The World Is Too Much With Us
by William Wordsworth
The world is too much with us; late and soon,
Getting and spending, we lay waste our powers;—
Little we see in Nature that is ours;
We have given our hearts away, a sordid boon!
This Sea that bares her bosom to the moon;
The winds that will be howling at all hours,
And are up-gathered now like sleeping flowers;
For this, for everything, we are out of tune;
It moves us not. Great God! I’d rather be
A Pagan suckled in a creed outworn;
So might I, standing on this pleasant lea,
Have glimpses that would make me less forlorn;
Have sight of Proteus rising from the sea;
Or hear old Triton blow his wreathèd horn.
It seems that everything changes so fast now-a-days. But human nature is just the same as it ever was. People have always been distracted and dealing with problems. Jesus said to his worried followers: “In this world you will have troubles, but take courage! I have overcome the world” (John 16:33).
Do you believe what Jesus has said? Do you see evidence of him having overcome the world? Admittedly it is sometimes hard to see.

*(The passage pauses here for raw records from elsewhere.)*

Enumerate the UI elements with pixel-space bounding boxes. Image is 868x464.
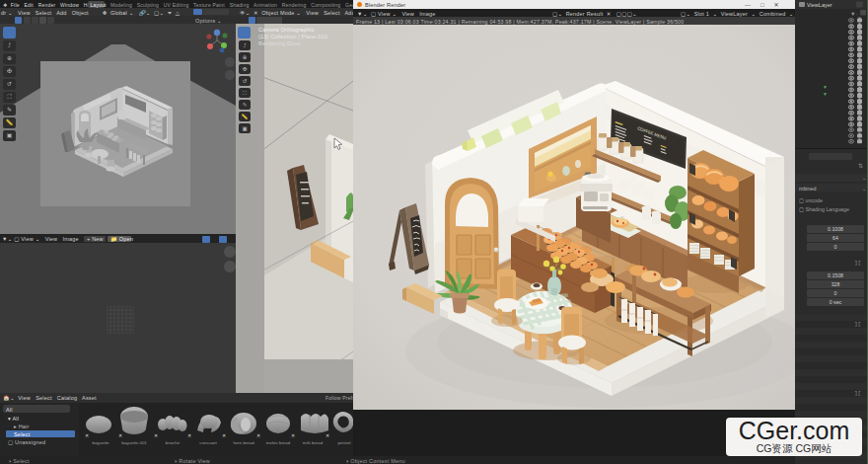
svg-text:▢ Shading Language: ▢ Shading Language	[799, 206, 849, 212]
svg-text:baguette.001: baguette.001	[121, 440, 147, 445]
svg-text:64: 64	[832, 235, 838, 241]
svg-text:✕: ✕	[256, 432, 260, 438]
svg-text:][: ][	[854, 321, 861, 328]
svg-text:melon bread: melon bread	[266, 440, 291, 445]
svg-text:▢ uncode: ▢ uncode	[799, 197, 823, 203]
svg-text:328: 328	[832, 281, 840, 287]
svg-text:0: 0	[834, 244, 837, 250]
svg-text:0: 0	[834, 290, 837, 296]
svg-text:0.1508: 0.1508	[828, 272, 843, 278]
svg-text:horn bread: horn bread	[233, 440, 254, 445]
svg-text:✕: ✕	[154, 432, 158, 438]
svg-text:✕: ✕	[187, 432, 191, 438]
svg-text:milk bread: milk bread	[303, 440, 324, 445]
svg-text:✕: ✕	[85, 432, 89, 438]
svg-text:mbined: mbined	[799, 186, 816, 192]
svg-text:✕: ✕	[326, 432, 329, 438]
svg-text:✕: ✕	[222, 432, 226, 438]
svg-text:✕: ✕	[291, 432, 295, 438]
svg-text:0 sec: 0 sec	[830, 299, 842, 305]
svg-text:▼·: ▼·	[850, 11, 857, 17]
svg-text:croissant: croissant	[199, 440, 217, 445]
svg-text:][: ][	[854, 390, 861, 397]
svg-text:baguette: baguette	[92, 440, 109, 445]
svg-text:][: ][	[854, 260, 861, 267]
svg-text:pretzel: pretzel	[337, 440, 350, 445]
svg-text:⇅: ⇅	[858, 163, 863, 169]
svg-text:▼: ▼	[823, 91, 828, 97]
svg-text:0.1008: 0.1008	[828, 226, 843, 232]
svg-text:✕: ✕	[118, 432, 122, 438]
svg-text:ViewLayer: ViewLayer	[807, 2, 832, 8]
svg-text:▼: ▼	[823, 84, 828, 90]
svg-text:brioche: brioche	[166, 440, 181, 445]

For the last two thousand years there have always been those who insisted on marching to the tune of a different drummer. They are aware of the rumors of a different world, a far finer world, governed by a completely different set of principles. This is the world Jesus spoke of when he described the Kingdom of Heaven. By this, Jesus is referring to the presence of God and the rule of God. The Constitution of this Kingdom is our Lord’s Sermon on the Mount – “Blessed are the poor in Spirit for theirs’ is the Kingdom of Heaven” (Matt. 5:3)… not blessed are the rich and well off, but the poor in spirit, the humble, those who mourn, the peacemakers, those who hunger and thirst for things to be made right. The Kingdom came when Jesus first came to earth. Now it exists almost exclusively in the hearts and minds of those who follow him. But someday, at the time of Jesus’ second coming, it will exist in totality and be the only reality.

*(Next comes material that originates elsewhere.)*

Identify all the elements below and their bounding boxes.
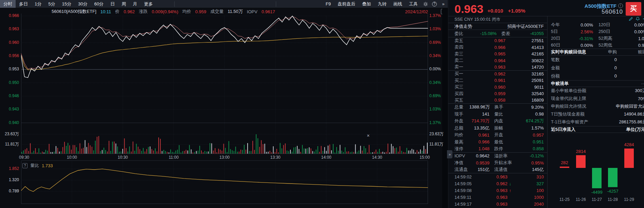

The Kingdom seems small and hidden right now;and in most ways it is. But it can be compelling and powerful all the same. It is like a tiny mustard seed that can still grow into a magnificent shrub which can be a place of refuge for many birds. It is like a sprinkle of yeast worked into bread dough without which the bread would not bake correctly.
When people glimpse the kingdom and become enamored by it, it is like discovering a buried treasure that will cause them to invest all they have in order to gain property rights to that treasure’s location. Or it is so valuable they will deem everything else they have to be of lesser value so long as they can appropriate it; like the merchant who considered no price too great in order to obtain the pearl of great price.
But it is so easy to forget this; to become distracted by other things. The world constantly wants to press us into its mold. It is so overwhelming and so compelling.
Against all of this, the Kingdom of Heaven – the kingdom which is both now and not yet – seems pale consolation indeed. And yet we know it is here, do we not?
* Why else to you keep coming to church when so many others no longer do and there are a thousand different alternatives appealing for your time and commitment?
* Why can the verse of an old-fashioned hymn you have heard a thousand times before so move you and invoke a flood of fond memories?
* Why do you give, and give generously, of your finances when everything yells at you to tighten up and be cautious because of uncertain times?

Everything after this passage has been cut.